Then I told them about experiments in cultivating flowers without light: the result, curiously, is always an exceedingly tall branching plant, but put that gloom-grown specimen next to ordinary plants used to night and day and you will find it fragile, withered, and pale.
I’ve read this – an early-mid example of K’s work, written when he was new to Moscow and hadn’t yet sampled the failure that was to be his experience of publishing – twice now, and find it to be immune to the above description, maybe ‘gloom-grown’, but unlike the later work I’ve read (NYRB’s Memories of the Future) not tall, fragile, whithered or pale. Branching, yes: five stories, which could stand independently, fused to the central conceit of the Letter Killers Club, a Saturday evening ritual conducted by authors dedicated to non-publication, in which they narrate, discuss, improvise and re-contort their conceptions. Ingenious, meticulous, solidly crafted, the branches of this bansai balance beautifully, yet the result is some hybrid which baffles as it inspires.

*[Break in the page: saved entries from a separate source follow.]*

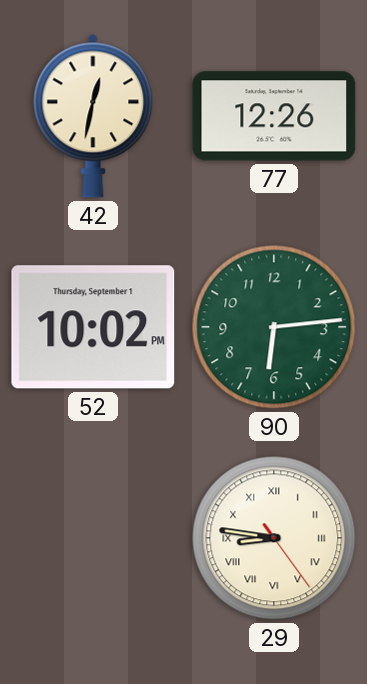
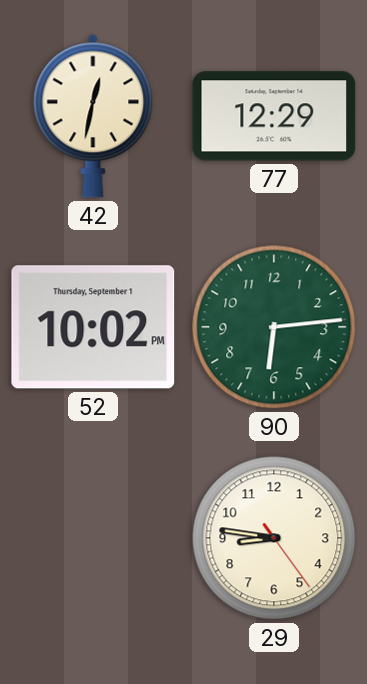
77: 12:26 -> 12:29
29 numerals: Roman -> Arabic
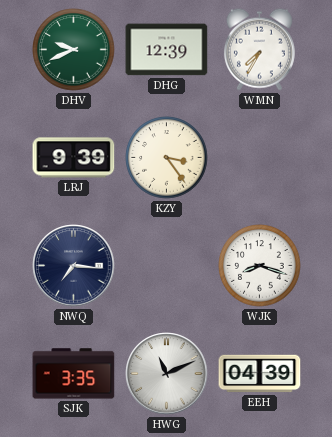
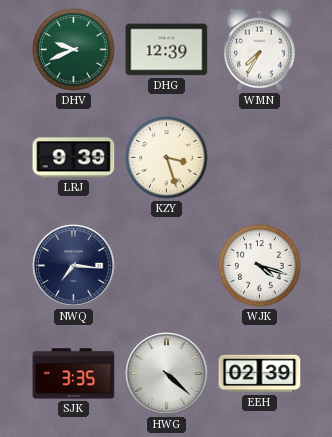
KZY: 3:24 -> 3:27
WJK: 8:18 -> 4:18
HWG: 11:11 -> 4:22
EEH: 04:39 -> 02:39
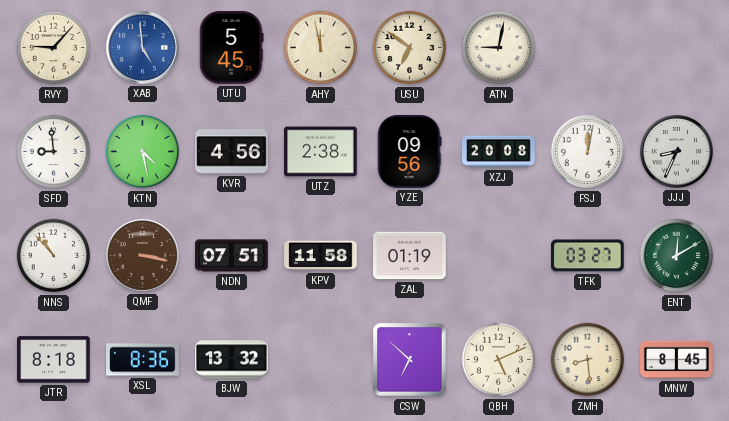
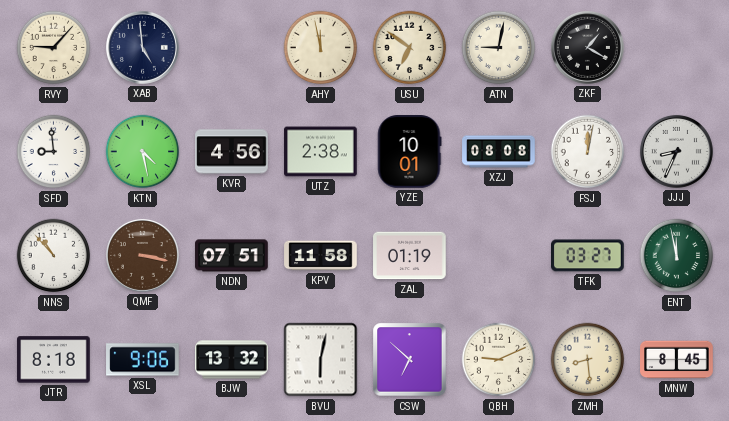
XAB dial: blue -> navy
UTU: 5:45 -> none
ZKF: none -> 1:20
YZE: 09:56 -> 10:01
XZJ: 20:08 -> 08:08
ENT: 12:10 -> 11:58
XSL: 8:36 -> 9:06
BVU: none -> 6:02
QBH: 5:11 -> 9:11
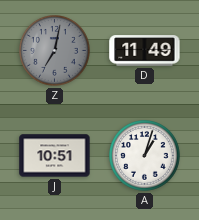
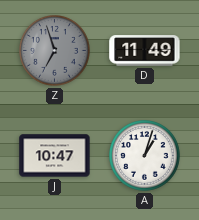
Z: 7:02 -> 6:57
J: 10:51 -> 10:47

The workmanship, now that is inspired. And the stories taken alone – they (mostly) are too. But what madness or genius fused them together, and why? I’m made to view them as one, yet they want to fracture, to part. The result: a kind of two-tiered hologram; it’s one, it’s many. BAM! K’s super-finely wrought miniature explodes; the tensile strength of its joins is what explodes it. Because make no mistake, this is seamless. Yet nothing can hold a story like the central one (scientists sever brains from bodies en masse and use the resultant slave-labour to create an anti-human utopia); no frame can help but fade to grey in its shadow. Borges, Poe, Walser; K – slightly arch as he may be – is not out of place in their company. But I suspect after The Letter Killer’s Club he cultivated increasingly in darkness. Memories..., while strong in parts, has that over-reach of the too-branching specimen. But whatever he writes, the flavour is so exotic, even when subtle, it’s irresistable.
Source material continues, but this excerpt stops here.